What this task involves: Where a line of the data holds the word "Санкт", copy that line.

Supplied material:
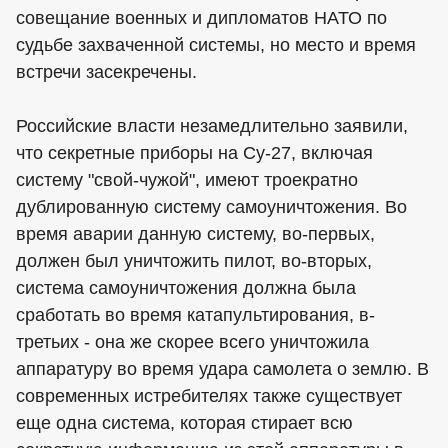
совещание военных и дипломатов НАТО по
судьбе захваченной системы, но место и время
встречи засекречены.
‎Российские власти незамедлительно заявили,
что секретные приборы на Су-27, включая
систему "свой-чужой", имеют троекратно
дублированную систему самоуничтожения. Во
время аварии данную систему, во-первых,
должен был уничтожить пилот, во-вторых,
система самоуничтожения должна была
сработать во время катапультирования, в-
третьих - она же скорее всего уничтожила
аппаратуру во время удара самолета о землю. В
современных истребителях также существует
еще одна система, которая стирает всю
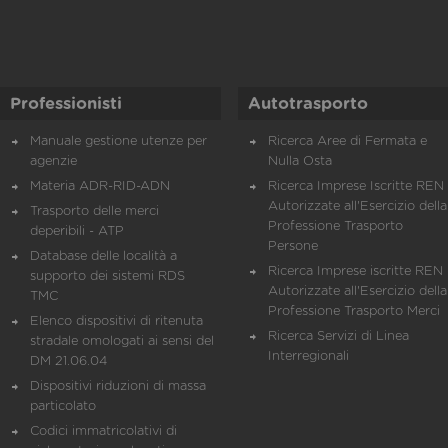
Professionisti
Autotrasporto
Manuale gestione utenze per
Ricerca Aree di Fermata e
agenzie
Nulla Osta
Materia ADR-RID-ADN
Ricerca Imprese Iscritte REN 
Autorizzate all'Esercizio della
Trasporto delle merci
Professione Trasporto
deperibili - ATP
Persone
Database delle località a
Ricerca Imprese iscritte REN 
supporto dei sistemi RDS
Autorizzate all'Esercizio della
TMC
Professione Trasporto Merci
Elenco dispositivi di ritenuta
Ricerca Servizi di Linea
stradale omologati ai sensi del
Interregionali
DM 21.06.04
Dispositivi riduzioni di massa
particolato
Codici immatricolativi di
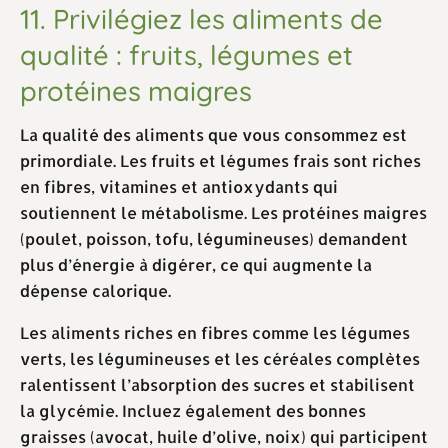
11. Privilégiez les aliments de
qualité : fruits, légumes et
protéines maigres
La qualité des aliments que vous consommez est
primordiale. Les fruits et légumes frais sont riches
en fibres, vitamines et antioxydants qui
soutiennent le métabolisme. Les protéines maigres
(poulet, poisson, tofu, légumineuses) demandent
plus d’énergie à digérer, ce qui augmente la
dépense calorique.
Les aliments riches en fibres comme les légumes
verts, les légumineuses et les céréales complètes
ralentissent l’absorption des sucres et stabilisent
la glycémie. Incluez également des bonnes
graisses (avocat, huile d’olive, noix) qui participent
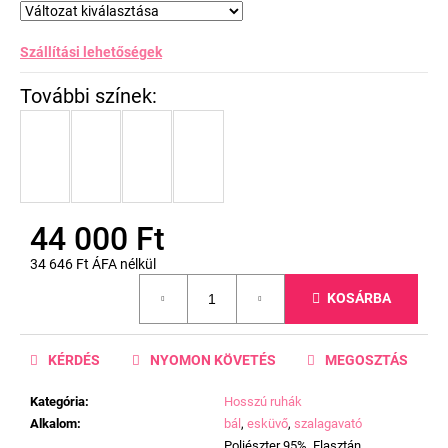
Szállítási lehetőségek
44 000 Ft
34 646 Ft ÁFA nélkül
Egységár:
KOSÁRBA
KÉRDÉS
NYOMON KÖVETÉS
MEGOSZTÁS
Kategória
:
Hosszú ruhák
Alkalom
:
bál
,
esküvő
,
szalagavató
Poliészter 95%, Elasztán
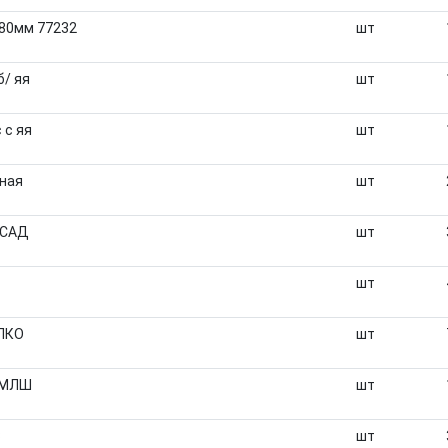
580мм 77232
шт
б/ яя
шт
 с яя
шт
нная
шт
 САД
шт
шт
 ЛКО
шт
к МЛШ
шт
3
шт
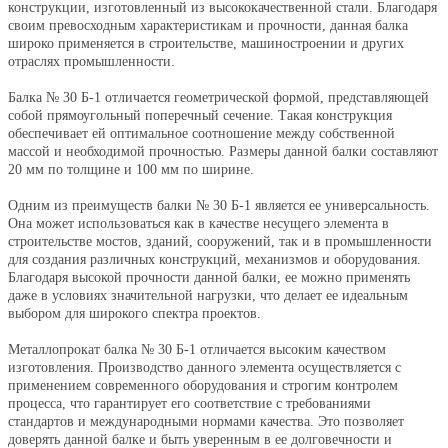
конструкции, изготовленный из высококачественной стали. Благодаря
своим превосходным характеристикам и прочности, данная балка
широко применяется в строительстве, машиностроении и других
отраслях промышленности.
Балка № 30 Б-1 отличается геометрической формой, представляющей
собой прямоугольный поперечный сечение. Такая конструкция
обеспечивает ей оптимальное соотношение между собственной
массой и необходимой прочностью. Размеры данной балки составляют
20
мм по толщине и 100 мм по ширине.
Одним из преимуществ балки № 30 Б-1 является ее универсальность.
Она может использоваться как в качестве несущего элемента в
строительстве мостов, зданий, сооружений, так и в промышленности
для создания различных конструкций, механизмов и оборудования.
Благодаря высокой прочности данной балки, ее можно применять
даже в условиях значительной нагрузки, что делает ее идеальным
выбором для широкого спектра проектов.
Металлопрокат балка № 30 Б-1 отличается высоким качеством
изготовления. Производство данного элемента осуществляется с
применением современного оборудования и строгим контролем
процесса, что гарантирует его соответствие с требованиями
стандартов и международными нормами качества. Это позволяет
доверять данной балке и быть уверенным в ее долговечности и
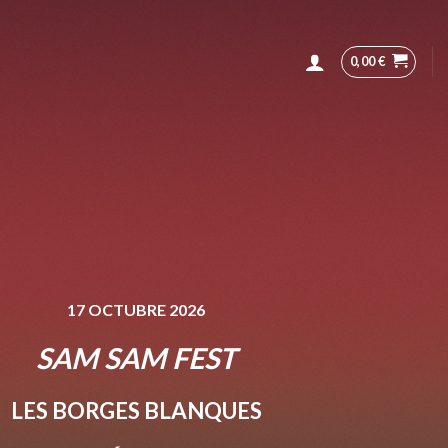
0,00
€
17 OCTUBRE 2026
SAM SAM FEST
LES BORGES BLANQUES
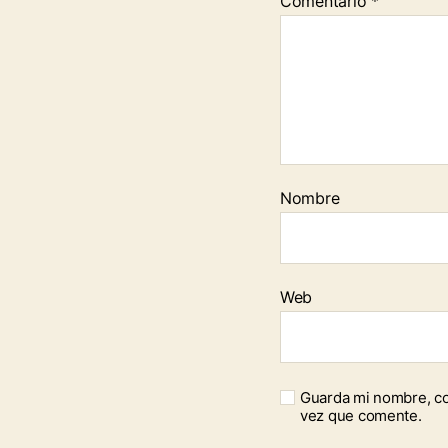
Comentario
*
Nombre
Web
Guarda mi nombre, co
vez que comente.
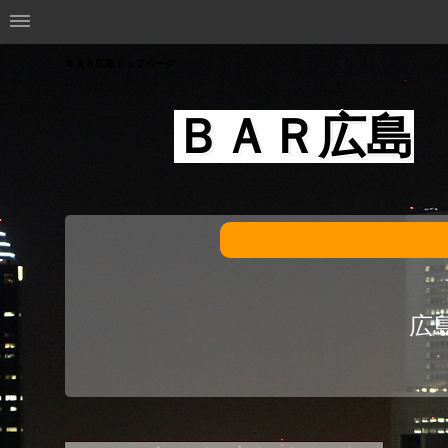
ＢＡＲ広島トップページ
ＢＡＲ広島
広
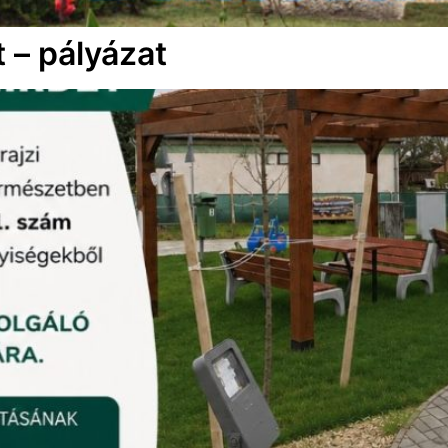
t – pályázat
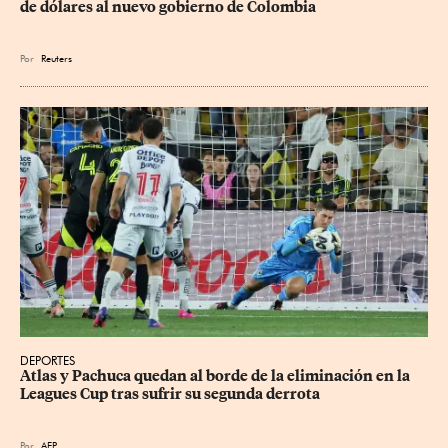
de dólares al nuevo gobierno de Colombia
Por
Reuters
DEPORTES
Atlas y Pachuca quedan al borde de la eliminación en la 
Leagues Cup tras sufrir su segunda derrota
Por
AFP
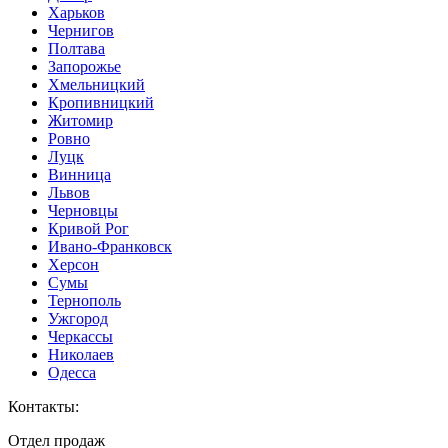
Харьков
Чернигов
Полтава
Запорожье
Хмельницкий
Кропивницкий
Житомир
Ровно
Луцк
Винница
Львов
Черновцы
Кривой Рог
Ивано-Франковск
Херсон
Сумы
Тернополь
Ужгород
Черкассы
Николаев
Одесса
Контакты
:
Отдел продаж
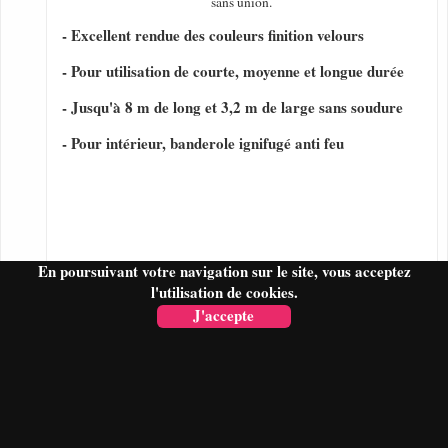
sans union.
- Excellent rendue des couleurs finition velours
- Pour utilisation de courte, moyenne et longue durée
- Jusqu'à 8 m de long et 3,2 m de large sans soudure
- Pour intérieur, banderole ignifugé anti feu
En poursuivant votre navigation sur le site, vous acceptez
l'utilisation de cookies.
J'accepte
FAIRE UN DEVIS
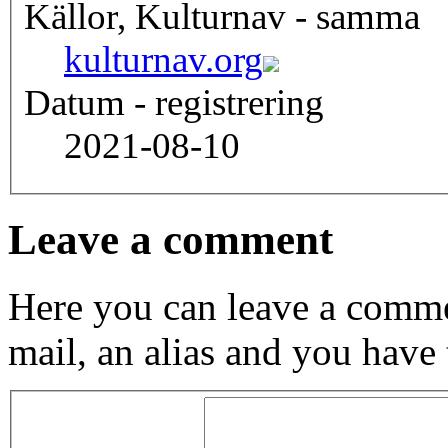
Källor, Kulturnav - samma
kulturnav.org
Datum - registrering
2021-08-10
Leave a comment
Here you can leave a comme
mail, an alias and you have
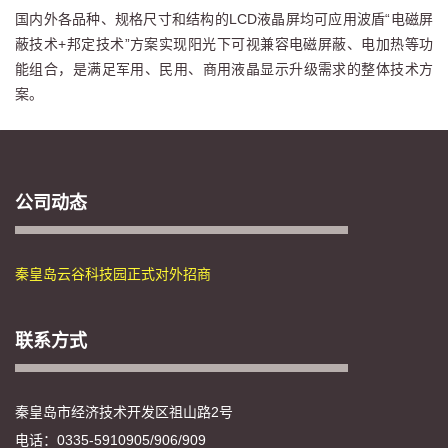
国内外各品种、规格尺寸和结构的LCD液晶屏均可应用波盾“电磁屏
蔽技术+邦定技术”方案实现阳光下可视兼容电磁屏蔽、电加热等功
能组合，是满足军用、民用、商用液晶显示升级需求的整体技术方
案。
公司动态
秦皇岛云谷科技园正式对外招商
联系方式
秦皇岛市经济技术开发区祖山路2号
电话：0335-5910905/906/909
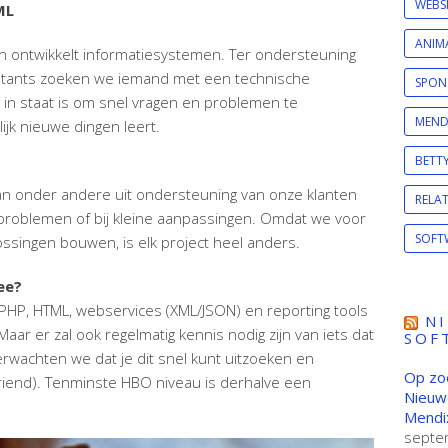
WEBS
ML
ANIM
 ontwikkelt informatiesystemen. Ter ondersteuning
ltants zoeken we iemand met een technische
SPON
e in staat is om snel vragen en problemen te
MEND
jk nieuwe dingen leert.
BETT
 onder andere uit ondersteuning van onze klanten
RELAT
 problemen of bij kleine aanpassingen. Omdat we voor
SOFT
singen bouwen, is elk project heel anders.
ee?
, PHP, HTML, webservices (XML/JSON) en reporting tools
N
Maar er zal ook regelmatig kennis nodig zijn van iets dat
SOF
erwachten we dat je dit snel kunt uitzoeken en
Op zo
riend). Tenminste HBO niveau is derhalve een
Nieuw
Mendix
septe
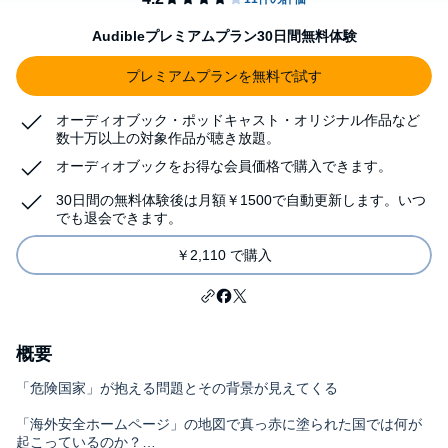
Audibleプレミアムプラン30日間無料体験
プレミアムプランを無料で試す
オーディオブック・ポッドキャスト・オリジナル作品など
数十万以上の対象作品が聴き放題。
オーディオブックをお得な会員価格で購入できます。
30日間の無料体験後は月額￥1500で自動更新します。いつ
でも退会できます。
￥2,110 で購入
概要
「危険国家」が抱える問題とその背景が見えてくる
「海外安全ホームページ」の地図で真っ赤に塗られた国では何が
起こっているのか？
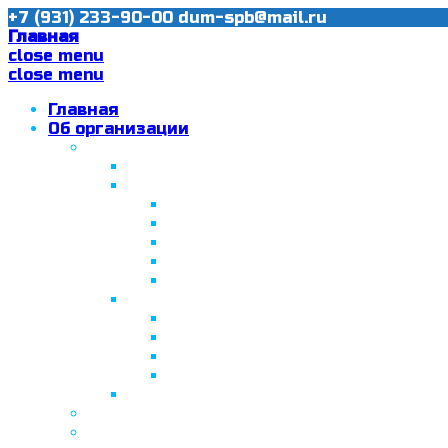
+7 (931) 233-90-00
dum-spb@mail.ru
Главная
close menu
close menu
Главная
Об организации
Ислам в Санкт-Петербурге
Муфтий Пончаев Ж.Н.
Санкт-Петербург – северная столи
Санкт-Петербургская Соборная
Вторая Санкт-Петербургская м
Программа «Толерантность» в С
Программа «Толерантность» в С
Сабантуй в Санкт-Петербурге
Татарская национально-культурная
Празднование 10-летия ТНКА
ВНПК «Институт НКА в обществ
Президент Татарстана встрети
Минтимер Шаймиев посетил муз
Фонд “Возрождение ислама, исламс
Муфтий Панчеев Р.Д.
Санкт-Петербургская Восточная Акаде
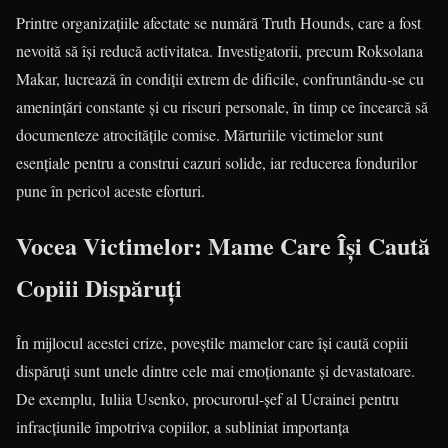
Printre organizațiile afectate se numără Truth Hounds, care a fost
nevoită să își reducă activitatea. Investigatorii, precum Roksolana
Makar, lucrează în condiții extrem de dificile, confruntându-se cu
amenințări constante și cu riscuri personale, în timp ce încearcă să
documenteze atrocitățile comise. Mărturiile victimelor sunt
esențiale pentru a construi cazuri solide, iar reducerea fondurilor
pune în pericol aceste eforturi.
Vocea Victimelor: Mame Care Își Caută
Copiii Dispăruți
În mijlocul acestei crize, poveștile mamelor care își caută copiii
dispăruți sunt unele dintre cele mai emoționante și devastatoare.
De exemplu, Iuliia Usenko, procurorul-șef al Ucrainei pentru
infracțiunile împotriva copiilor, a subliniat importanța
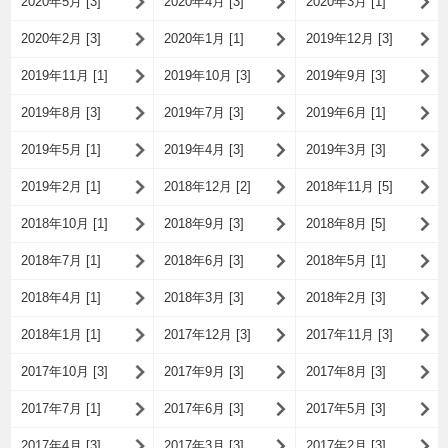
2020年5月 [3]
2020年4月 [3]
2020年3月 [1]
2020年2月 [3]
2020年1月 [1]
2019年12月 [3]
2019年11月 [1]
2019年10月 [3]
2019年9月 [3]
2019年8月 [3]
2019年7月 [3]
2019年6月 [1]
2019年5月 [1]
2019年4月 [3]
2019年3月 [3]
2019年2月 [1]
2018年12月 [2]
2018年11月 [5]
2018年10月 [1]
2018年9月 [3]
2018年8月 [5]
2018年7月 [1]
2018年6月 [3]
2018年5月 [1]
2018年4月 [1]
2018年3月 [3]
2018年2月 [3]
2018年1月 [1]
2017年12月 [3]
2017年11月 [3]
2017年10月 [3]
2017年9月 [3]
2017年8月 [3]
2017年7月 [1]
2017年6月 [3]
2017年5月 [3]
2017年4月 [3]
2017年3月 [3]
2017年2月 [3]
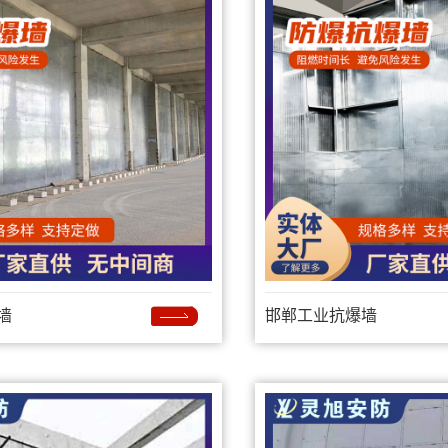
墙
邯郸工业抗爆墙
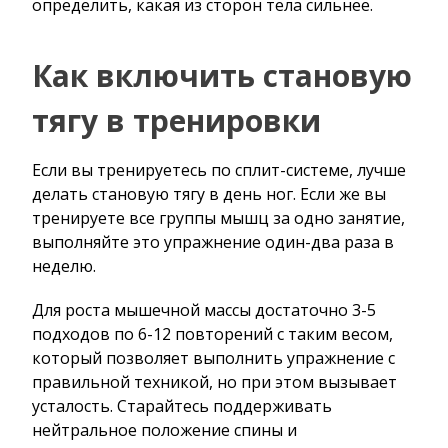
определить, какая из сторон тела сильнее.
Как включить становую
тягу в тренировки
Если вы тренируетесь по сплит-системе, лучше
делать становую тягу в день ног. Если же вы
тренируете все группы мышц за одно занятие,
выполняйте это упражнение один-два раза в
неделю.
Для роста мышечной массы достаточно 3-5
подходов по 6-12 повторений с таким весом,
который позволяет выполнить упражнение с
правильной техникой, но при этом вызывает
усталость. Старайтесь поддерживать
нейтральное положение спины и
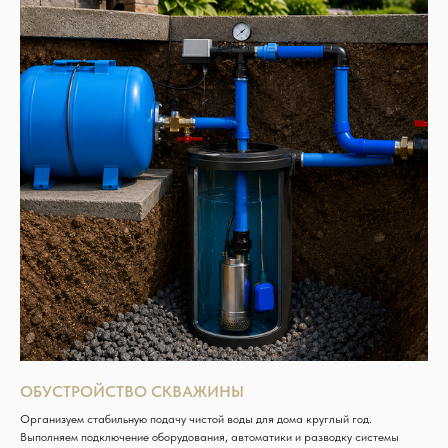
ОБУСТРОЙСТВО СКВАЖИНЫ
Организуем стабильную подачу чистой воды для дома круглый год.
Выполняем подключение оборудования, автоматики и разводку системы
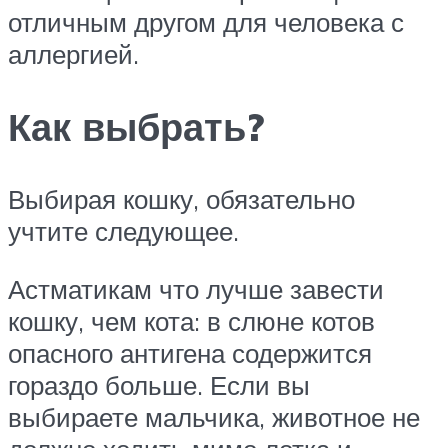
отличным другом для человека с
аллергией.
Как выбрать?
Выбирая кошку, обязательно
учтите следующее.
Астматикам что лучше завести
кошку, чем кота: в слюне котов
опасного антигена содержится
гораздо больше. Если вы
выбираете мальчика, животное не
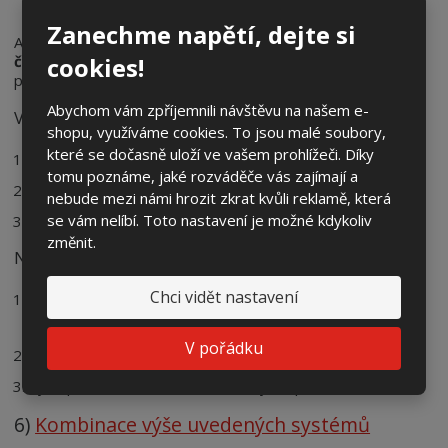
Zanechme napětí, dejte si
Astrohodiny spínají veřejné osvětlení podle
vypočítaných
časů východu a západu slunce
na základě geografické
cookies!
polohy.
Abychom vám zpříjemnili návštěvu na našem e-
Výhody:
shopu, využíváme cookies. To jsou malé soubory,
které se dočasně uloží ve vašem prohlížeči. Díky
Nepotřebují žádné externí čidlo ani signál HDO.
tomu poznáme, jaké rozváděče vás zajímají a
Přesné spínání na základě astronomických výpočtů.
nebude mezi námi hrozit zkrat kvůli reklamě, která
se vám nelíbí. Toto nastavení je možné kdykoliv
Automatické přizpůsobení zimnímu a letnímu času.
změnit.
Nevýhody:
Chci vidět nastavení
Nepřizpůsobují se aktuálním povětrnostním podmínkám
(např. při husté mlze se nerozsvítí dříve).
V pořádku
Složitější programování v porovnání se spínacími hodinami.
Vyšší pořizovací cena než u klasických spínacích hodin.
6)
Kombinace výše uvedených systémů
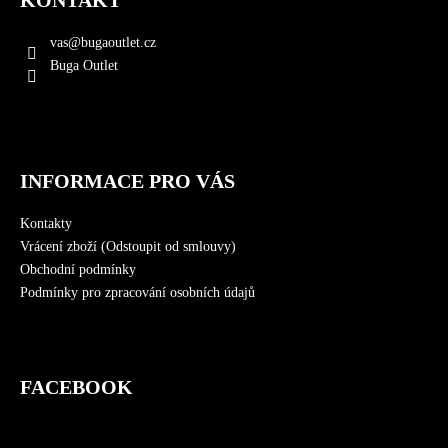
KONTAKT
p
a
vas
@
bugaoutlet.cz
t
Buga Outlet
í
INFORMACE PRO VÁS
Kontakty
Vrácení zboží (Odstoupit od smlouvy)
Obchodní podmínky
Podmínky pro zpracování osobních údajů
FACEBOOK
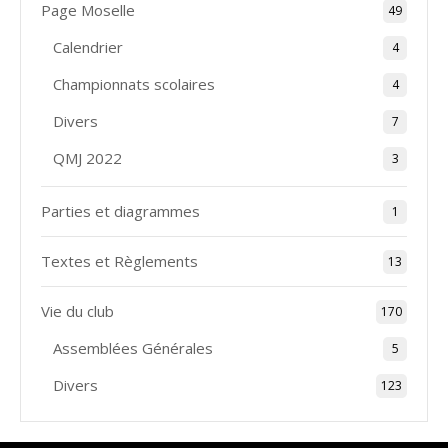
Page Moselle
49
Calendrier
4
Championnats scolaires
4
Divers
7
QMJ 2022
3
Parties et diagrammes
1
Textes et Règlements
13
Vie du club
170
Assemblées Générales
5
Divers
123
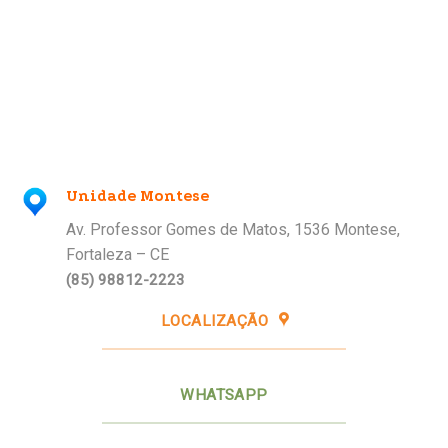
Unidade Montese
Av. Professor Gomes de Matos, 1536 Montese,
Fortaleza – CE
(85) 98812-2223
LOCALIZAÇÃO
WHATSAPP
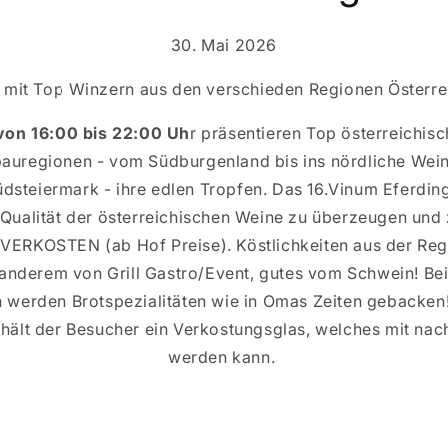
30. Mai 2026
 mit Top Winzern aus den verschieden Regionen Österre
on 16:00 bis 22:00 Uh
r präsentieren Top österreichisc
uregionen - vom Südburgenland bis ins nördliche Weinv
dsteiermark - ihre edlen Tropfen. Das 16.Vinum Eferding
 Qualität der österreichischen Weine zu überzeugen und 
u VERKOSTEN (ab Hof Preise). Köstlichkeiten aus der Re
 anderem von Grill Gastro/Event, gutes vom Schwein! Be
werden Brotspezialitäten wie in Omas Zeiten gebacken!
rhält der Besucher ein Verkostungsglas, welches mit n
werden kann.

Your response:
Ислам в Санкт-Петербурге
Санкт-Петербург – северная столи
Санкт-Петербургская Соборная
Вторая Санкт-Петербургская м
Сабантуй в Санкт-Петербурге
Санкт-Петербургская Восточная Акаде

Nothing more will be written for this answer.